══ Recorded data ══

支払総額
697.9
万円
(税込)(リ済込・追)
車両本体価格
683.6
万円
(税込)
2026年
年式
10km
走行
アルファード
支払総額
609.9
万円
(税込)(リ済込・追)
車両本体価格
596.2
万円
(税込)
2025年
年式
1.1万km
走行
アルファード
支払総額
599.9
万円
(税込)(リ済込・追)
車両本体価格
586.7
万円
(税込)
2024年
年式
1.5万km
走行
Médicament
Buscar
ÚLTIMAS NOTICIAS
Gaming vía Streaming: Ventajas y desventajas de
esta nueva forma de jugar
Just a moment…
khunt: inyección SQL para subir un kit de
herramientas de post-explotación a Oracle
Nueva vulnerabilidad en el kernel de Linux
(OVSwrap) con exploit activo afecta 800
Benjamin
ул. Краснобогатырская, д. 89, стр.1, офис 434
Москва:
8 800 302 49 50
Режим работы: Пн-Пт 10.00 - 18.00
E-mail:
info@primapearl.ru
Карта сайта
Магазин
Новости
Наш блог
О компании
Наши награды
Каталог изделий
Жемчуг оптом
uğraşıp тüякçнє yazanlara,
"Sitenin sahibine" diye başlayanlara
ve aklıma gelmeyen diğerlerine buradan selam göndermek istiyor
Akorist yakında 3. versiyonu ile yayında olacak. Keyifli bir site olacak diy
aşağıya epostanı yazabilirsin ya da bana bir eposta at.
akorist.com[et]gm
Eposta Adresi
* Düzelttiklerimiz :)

═══
══ Recorded data ══

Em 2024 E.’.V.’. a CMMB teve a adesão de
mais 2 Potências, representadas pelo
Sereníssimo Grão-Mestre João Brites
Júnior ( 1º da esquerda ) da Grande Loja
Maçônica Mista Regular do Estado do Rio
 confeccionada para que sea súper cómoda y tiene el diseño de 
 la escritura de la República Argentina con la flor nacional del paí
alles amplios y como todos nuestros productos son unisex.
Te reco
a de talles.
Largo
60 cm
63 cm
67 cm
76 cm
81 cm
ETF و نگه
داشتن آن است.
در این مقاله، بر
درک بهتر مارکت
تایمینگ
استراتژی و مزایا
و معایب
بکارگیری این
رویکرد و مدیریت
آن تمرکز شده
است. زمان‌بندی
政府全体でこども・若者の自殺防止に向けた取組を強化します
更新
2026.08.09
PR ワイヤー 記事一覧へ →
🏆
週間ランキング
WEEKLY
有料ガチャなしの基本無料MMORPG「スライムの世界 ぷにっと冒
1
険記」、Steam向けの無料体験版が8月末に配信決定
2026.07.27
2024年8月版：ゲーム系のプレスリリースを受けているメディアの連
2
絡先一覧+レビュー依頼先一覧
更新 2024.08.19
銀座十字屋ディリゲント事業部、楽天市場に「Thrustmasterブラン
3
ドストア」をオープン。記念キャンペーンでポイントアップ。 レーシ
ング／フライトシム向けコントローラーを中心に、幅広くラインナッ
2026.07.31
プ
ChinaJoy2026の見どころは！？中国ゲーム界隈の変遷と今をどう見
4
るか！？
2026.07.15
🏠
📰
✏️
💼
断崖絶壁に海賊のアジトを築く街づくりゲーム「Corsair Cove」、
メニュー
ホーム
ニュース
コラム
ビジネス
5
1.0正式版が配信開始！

═══

- **Problem**: Show the lines above that have the word "para".

- **Solved exercise**:
khunt: inyección SQL para subir un kit de
 confeccionada para que sea súper cómoda y tiene el diseño de 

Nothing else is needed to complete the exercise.